* **About this task**
The job is to find each line in the entries holding the string "Opel" and copy that line.
┌─ Entries provided
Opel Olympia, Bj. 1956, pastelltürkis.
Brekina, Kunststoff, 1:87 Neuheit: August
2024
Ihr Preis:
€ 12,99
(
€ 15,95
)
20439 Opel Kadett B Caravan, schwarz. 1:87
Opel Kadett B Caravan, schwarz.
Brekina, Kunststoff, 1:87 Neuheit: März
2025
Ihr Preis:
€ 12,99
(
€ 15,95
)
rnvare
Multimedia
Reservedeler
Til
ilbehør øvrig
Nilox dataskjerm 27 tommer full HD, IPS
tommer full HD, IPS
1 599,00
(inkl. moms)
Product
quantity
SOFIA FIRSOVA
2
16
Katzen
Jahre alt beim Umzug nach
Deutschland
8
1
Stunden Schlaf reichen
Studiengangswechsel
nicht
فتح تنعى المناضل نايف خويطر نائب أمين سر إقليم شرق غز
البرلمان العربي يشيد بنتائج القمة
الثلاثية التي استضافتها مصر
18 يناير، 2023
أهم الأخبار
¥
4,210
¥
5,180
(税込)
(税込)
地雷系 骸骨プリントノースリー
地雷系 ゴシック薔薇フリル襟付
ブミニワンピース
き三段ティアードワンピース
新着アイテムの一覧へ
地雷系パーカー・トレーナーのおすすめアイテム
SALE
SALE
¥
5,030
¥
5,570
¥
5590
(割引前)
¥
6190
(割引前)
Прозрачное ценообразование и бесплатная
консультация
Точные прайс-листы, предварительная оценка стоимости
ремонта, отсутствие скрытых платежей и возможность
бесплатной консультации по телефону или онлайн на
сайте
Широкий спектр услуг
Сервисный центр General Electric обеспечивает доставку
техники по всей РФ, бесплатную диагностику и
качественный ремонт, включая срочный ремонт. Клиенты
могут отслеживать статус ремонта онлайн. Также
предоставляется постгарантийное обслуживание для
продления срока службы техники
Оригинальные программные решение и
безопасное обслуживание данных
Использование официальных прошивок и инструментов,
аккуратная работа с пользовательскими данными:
└─
* **Written response**
Opel Olympia, Bj. 1956, pastelltürkis.
20439 Opel Kadett B Caravan, schwarz. 1:87
Opel Kadett B Caravan, schwarz.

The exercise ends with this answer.